11/12/2009 (9:30 am)
VeriSign says has not cut prices but now talking discounts
Internet security and naming services provider VeriSign Inc sees near-term pricing pressure in its online security certificates business, but expects to grow margins in 2010 by controlling costs, its top executive said.
The company has been hit by a slowdown in its SSL business — which enables secure e-commerce and communication on the Internet — where the annualized average unit revenue for VeriSign, GeoTrust and Thawte-branded certificates for the third quarter was $234, down 3 percent from the prior quarter.
“We will continue to see some ASP pressure for a while,” CEO Mark McLaughlin said in an interview with Reuters. “With the economy improving, that would start to abate.”
The authentication services business, which includes SSL, forms about 39 percent of VeriSign’s revenue.
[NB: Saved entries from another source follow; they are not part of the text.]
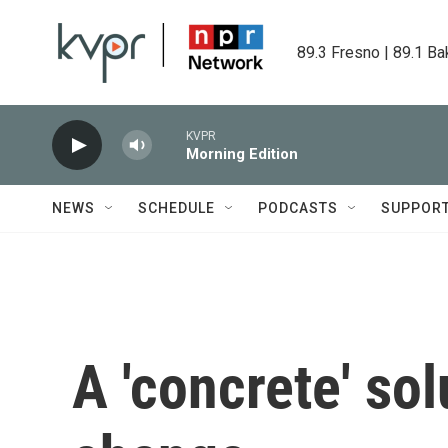
Skip to main content
89.3 Fresno | 89.1 Ba
KVPR
Morning Edition
NEWS
SCHEDULE
PODCASTS
SUPPOR
A 'concrete' sol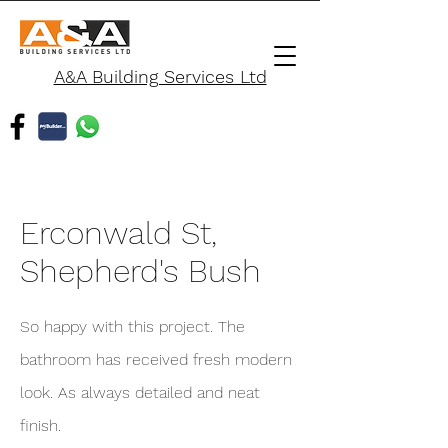
A&A Building Services Ltd
Erconwald St,
Shepherd's Bush
So happy with this project. The
bathroom has received fresh modern
look. As always detailed and neat
finish.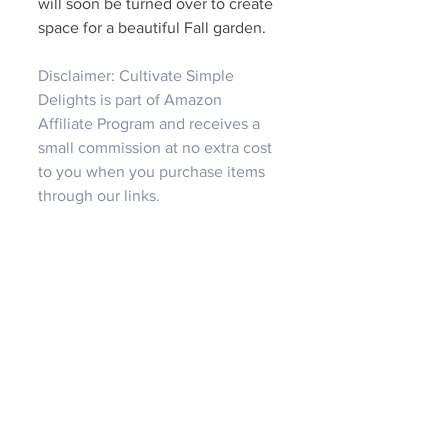
will soon be turned over to create 
space for a beautiful Fall garden. 
Disclaimer: Cultivate Simple 
Delights is part of Amazon 
Affiliate Program and receives a 
small commission at no extra cost 
to you when you purchase items 
through our links.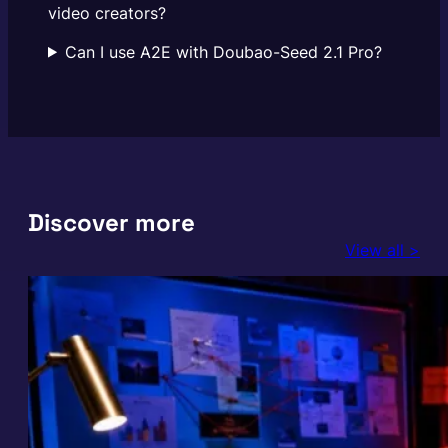
video creators?
Can I use A2E with Doubao-Seed 2.1 Pro?
Discover more
View all >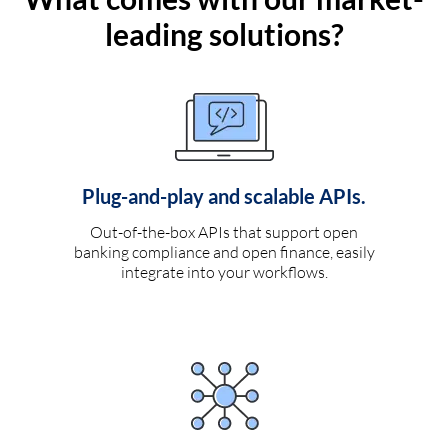
leading solutions?
Plug-and-play and scalable APIs.
Out-of-the-box APIs that support open
banking compliance and open finance, easily
integrate into your workflows.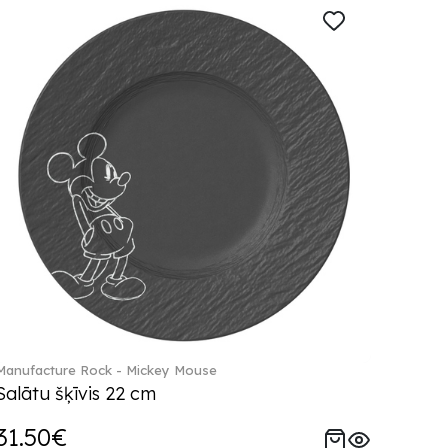
Manufacture Rock - Mickey Mouse
Salātu šķīvis 22 cm
31.50€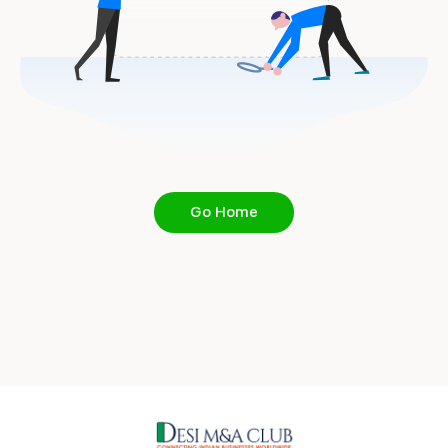
Go Home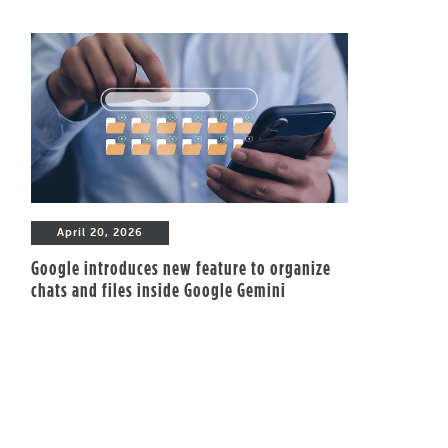
April 20, 2026
Google introduces new feature to organize
chats and files inside Google Gemini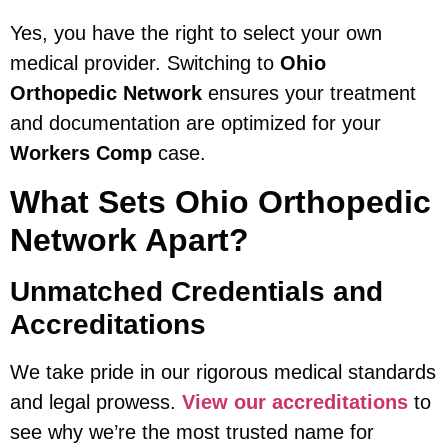
Yes, you have the right to select your own
medical provider. Switching to
Ohio
Orthopedic Network
ensures your treatment
and documentation are optimized for your
Workers Comp
case.
What Sets Ohio Orthopedic
Network Apart?
Unmatched Credentials and
Accreditations
We take pride in our rigorous medical standards
and legal prowess.
View our accreditations
to
see why we’re the most trusted name for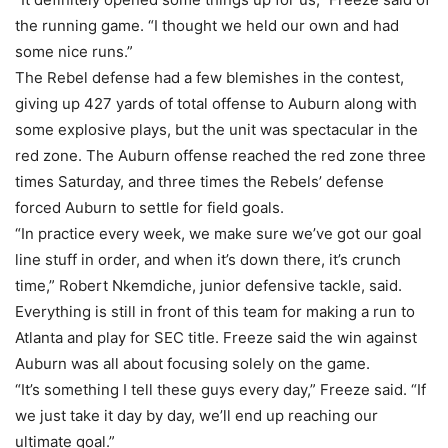
the running game. “I thought we held our own and had
some nice runs.”
The Rebel defense had a few blemishes in the contest,
giving up 427 yards of total offense to Auburn along with
some explosive plays, but the unit was spectacular in the
red zone. The Auburn offense reached the red zone three
times Saturday, and three times the Rebels’ defense
forced Auburn to settle for field goals.
“In practice every week, we make sure we’ve got our goal
line stuff in order, and when it’s down there, it’s crunch
time,” Robert Nkemdiche, junior defensive tackle, said.
Everything is still in front of this team for making a run to
Atlanta and play for SEC title. Freeze said the win against
Auburn was all about focusing solely on the game.
“It’s something I tell these guys every day,” Freeze said. “If
we just take it day by day, we’ll end up reaching our
ultimate goal.”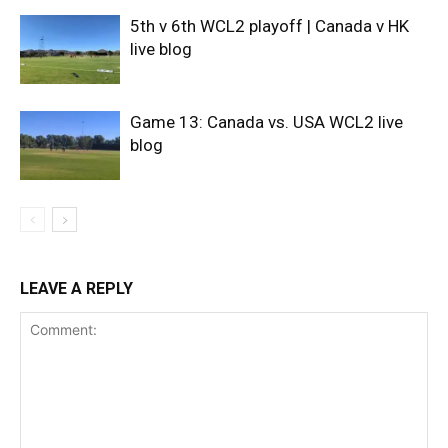
5th v 6th WCL2 playoff | Canada v HK
live blog
Game 13: Canada vs. USA WCL2 live
blog
LEAVE A REPLY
Naming services — VeriSign serves as the global registry for .com, .net, .tv, .cc, .name and .jobs domain names — makes up most of the rest.
The company was offering discounts for long-term customers to preserve the relationships, he said.
“We haven’t cut our prices, but we’re willing to have discussions around giving discounts,” McLaughlin said online cash advances. VeriSign’s rivals in the SSL business include GoDaddy.
“This is sort of a mixed blessing where the low end of the market is growing faster than the high end of the market,” McLaughlin said.
McLaughlin sees an improvement in margins in 2010.
“Into next year, we’ll continue with this tight expense control. We think that we should be able to continue to get some incremental improvement into next year.”
VeriSign has said it expects fourth-quarter operating margins to be in line with that of the third quarter, when it recorded operating margins, excluding items, of 38.6 percent.
The company, which has been implementing a restructuring strategy to sell its slower growing businesses, expects to sell its last remaining unit to be divested by the end of the year, McLaughlin said.
On November 5, VeriSign swung to a third-quarter profit, but its fourth-quarter revenue forecast fell short of Wall Street estimates.